- What the task asks: Report every line of the data where the string "viewport" appears.

---- Information supplied

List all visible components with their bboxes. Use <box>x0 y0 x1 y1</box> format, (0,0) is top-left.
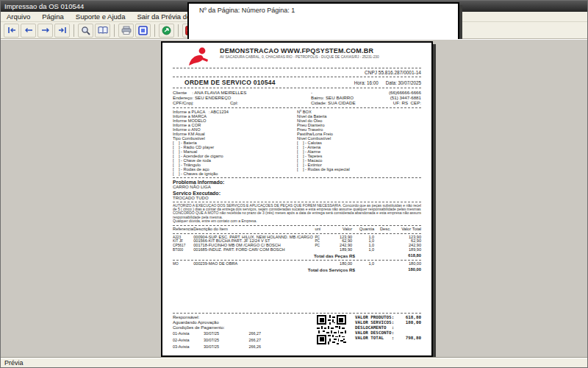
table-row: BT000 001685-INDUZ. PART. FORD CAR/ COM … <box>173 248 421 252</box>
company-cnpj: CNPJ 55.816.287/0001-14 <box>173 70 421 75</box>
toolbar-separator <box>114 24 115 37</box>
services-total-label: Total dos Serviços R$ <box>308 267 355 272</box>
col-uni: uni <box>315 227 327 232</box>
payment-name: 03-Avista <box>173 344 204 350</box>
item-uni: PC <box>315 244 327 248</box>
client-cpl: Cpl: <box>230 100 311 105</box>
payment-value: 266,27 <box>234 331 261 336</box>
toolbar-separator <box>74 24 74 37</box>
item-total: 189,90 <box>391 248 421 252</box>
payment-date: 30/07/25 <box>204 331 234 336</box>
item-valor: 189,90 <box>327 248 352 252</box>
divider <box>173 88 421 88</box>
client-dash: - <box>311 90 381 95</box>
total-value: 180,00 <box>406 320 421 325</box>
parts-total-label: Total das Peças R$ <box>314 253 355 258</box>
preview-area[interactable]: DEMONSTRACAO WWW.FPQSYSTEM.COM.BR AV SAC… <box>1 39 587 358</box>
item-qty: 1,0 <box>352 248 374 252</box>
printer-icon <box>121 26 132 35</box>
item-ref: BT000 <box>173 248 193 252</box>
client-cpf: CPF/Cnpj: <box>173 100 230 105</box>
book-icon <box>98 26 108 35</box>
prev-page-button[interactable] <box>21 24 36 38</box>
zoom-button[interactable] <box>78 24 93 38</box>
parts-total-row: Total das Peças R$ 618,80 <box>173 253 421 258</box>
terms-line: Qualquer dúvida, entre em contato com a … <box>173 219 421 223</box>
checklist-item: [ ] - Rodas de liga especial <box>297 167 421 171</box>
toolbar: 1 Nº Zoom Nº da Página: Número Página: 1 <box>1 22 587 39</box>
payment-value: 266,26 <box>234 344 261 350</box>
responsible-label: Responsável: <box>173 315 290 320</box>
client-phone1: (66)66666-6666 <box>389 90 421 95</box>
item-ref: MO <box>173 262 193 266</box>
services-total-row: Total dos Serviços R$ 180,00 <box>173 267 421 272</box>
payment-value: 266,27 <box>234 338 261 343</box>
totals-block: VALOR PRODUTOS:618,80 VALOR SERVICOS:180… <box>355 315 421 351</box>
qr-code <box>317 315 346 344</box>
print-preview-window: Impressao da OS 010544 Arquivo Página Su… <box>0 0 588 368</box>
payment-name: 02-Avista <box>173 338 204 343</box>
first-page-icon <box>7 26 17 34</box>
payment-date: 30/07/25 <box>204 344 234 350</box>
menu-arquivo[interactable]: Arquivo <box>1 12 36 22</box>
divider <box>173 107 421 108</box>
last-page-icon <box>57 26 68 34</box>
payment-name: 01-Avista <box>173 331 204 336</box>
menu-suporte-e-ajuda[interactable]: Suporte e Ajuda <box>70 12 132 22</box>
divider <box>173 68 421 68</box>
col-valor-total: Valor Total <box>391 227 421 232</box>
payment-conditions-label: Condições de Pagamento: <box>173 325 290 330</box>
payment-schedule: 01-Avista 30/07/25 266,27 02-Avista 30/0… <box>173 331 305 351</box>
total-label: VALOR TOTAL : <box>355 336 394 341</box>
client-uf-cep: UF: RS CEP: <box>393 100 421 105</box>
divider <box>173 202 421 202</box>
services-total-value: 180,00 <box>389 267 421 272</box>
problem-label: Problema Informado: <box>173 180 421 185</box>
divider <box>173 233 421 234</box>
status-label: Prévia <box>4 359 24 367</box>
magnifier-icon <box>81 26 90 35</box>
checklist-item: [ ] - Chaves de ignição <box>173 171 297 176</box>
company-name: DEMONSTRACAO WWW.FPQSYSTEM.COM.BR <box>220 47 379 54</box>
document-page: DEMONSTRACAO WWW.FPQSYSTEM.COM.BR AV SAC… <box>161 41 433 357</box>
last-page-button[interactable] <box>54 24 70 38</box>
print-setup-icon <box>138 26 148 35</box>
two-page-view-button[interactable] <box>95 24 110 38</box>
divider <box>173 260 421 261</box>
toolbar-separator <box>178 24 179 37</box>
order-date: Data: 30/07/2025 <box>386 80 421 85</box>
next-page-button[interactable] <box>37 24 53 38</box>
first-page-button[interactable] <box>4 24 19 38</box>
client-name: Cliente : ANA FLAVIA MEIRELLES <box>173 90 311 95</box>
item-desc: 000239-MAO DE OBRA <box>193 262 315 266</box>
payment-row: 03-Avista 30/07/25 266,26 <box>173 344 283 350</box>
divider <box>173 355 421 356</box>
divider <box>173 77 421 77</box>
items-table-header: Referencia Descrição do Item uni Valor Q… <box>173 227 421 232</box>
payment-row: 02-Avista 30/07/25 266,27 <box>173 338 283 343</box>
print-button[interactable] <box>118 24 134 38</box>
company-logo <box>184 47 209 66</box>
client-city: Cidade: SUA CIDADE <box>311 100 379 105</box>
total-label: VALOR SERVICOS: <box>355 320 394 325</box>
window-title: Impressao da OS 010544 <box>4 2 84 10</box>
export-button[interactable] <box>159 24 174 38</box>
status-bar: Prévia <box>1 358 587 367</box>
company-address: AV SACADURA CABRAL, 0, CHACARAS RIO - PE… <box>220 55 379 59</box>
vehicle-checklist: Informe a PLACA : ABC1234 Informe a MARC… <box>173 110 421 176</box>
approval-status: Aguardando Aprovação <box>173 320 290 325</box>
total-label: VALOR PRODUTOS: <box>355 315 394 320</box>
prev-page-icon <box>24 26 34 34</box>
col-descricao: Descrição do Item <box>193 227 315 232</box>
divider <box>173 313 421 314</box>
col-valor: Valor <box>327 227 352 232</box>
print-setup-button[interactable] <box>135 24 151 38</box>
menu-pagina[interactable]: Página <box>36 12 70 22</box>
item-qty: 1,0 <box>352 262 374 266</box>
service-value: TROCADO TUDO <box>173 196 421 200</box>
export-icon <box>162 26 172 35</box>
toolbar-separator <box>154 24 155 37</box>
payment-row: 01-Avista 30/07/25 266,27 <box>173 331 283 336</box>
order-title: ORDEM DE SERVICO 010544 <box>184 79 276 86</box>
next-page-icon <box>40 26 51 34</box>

--------
---- Information supplied

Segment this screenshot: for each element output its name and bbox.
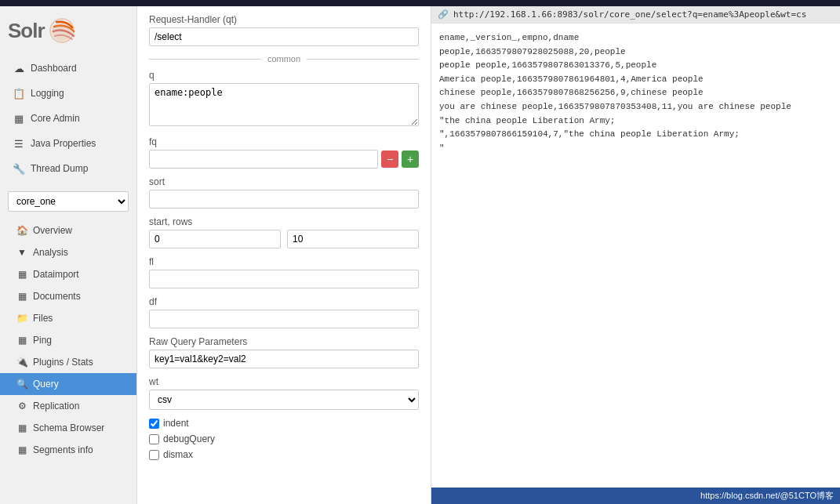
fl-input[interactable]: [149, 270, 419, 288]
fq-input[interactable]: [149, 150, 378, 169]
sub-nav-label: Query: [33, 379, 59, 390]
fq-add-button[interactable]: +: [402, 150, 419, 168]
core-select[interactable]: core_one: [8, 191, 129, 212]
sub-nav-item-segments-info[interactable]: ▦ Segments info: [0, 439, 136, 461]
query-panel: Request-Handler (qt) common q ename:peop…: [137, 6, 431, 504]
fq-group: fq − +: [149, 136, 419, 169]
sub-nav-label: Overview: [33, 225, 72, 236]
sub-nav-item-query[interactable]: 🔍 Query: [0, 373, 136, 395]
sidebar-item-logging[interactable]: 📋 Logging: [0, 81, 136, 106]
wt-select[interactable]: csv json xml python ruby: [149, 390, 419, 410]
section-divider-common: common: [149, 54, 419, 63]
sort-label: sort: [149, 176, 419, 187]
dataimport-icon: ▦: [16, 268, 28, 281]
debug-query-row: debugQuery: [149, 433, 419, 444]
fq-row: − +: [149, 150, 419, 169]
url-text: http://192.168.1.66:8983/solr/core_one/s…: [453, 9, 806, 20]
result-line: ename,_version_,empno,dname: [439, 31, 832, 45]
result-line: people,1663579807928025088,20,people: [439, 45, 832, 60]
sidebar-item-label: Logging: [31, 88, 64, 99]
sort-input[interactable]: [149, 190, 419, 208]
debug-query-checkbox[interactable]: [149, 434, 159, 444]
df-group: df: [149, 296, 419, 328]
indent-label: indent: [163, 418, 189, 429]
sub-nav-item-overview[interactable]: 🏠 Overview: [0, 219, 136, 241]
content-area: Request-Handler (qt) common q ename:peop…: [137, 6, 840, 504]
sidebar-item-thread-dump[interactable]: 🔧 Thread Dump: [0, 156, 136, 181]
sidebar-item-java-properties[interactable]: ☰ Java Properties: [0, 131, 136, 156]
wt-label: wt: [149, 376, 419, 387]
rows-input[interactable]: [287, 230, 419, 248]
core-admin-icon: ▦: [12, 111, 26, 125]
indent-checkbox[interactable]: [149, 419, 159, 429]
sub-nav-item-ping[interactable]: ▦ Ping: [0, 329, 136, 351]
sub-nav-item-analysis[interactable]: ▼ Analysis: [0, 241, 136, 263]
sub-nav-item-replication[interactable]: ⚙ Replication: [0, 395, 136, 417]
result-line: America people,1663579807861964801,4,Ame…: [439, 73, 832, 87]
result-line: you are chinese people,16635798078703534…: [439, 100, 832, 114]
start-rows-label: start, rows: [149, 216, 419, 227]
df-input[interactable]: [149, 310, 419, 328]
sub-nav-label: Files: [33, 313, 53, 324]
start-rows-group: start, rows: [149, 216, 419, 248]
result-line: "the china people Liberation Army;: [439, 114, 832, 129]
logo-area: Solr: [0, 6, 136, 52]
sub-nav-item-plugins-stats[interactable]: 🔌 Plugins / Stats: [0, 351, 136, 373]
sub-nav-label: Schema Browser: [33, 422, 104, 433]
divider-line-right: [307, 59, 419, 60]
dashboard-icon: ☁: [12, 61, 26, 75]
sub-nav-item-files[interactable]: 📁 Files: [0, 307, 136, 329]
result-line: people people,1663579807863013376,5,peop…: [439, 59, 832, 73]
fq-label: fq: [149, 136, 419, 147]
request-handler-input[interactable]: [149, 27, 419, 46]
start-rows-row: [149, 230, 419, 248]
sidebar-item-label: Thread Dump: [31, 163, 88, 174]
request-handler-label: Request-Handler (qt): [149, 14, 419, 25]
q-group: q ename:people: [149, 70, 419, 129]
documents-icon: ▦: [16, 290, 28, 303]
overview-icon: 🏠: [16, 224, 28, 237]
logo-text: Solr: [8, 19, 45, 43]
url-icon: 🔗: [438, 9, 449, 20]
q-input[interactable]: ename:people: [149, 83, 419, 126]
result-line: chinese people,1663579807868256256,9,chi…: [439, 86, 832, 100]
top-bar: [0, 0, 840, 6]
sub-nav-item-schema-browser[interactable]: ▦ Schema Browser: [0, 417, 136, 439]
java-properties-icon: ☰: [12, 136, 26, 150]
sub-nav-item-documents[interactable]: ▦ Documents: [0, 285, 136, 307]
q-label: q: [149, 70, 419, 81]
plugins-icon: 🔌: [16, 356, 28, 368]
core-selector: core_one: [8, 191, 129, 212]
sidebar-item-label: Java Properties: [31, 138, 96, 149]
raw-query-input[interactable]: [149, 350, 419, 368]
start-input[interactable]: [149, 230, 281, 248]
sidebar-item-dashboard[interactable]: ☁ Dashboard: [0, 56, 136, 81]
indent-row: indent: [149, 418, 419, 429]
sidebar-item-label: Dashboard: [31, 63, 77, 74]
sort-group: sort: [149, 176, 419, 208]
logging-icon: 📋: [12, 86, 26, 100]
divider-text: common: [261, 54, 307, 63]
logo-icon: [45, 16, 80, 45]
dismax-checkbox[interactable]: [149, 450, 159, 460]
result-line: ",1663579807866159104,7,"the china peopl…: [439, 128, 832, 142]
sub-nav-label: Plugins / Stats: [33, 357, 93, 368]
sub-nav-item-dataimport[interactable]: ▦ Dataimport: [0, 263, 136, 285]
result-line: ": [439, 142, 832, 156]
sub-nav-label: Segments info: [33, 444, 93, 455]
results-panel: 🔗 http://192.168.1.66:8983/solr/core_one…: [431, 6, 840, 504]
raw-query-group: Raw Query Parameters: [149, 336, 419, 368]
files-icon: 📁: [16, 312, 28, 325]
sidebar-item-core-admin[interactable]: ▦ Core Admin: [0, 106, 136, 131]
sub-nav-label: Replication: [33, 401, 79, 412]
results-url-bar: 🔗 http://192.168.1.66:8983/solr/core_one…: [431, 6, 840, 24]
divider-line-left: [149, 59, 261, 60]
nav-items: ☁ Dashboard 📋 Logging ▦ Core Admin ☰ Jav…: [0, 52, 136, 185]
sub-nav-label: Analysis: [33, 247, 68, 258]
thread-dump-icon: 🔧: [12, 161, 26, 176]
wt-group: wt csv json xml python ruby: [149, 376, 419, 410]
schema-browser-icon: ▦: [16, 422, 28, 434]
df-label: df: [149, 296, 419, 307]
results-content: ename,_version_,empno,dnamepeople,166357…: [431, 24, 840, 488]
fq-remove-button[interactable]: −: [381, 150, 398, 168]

--------
---- Information supplied

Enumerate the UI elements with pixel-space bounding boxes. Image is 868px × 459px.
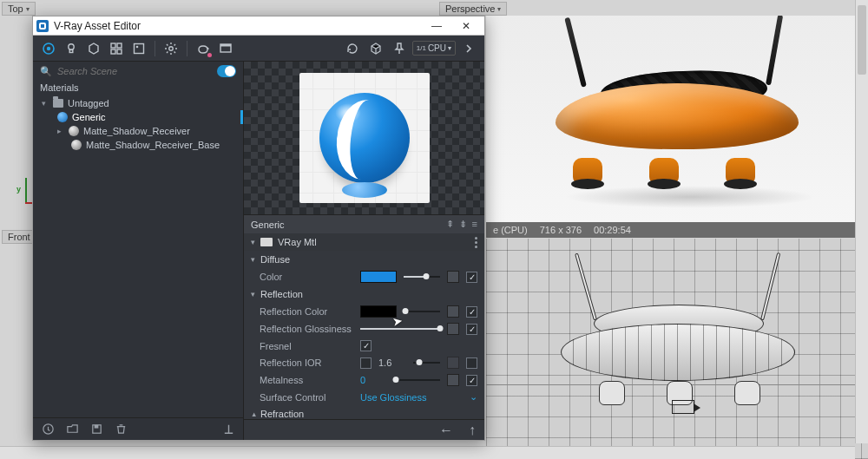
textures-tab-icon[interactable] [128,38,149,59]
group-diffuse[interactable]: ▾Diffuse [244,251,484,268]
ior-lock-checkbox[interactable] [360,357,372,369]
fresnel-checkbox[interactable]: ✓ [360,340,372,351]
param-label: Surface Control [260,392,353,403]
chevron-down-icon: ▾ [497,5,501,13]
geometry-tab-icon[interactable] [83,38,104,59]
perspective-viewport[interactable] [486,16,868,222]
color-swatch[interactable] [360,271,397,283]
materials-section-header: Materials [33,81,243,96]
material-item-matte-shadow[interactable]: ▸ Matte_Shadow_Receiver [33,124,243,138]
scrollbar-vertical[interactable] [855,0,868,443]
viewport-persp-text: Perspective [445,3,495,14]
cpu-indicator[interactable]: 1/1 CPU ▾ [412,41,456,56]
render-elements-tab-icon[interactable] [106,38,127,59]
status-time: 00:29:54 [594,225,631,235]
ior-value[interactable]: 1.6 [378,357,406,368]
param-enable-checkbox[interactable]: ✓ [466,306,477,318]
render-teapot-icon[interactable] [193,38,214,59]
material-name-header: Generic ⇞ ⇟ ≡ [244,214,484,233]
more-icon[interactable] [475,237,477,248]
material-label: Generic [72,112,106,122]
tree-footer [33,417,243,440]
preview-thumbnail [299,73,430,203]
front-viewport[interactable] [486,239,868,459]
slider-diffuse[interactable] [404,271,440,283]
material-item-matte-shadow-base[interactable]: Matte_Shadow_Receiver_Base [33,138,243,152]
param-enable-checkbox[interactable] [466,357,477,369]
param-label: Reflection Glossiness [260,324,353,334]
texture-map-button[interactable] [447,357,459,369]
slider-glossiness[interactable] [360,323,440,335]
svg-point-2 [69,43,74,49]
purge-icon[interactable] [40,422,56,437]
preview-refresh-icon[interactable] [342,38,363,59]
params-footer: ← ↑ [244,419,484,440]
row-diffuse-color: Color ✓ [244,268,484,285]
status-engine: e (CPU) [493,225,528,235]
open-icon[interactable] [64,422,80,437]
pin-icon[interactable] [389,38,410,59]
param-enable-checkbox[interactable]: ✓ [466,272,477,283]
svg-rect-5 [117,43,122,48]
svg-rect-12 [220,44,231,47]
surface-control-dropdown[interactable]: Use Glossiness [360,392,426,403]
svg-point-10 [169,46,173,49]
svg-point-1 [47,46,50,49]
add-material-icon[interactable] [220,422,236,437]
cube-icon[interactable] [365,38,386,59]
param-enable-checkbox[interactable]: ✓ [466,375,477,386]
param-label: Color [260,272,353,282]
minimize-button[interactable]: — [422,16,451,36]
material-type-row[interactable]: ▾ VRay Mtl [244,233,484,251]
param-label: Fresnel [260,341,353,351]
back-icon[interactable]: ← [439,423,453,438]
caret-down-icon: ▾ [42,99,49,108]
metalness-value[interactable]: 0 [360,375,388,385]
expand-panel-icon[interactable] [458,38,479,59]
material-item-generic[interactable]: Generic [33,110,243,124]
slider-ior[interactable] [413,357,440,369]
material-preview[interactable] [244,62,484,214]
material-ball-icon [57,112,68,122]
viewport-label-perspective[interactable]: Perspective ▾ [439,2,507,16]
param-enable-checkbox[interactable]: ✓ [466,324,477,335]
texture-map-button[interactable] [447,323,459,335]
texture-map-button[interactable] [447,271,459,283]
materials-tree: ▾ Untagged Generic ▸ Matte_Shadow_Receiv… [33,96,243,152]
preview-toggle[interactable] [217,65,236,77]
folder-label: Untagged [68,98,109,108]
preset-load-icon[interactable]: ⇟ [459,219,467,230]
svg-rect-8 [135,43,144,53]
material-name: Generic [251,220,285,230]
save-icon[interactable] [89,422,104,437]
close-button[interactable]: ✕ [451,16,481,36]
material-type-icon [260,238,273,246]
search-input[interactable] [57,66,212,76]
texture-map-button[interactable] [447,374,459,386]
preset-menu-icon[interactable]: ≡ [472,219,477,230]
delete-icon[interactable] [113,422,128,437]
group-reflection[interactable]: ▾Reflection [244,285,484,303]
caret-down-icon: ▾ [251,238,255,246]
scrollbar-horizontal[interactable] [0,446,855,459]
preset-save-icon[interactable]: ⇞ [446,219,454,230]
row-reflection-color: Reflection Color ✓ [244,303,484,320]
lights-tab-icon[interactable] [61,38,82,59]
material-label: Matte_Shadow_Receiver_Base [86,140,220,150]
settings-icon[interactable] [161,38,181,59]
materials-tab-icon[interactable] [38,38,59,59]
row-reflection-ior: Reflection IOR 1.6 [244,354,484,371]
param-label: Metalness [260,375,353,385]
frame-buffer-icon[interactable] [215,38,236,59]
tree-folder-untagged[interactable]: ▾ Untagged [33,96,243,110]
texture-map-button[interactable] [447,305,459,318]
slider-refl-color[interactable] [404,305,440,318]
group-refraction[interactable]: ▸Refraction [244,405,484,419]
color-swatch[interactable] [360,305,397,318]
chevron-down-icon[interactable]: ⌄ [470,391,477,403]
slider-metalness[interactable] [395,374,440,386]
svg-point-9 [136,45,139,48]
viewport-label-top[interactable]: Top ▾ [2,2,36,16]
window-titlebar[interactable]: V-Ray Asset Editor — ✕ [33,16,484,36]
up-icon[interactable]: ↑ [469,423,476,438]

--------

- Task response:
perspective-viewport[interactable] [486,16,868,222]
viewport-persp-text: Perspective [445,3,495,14]
front-viewport[interactable] [486,239,868,459]
viewport-label-perspective[interactable]: Perspective ▾ [439,2,507,16]
viewport-label-top[interactable]: Top ▾ [2,2,36,16]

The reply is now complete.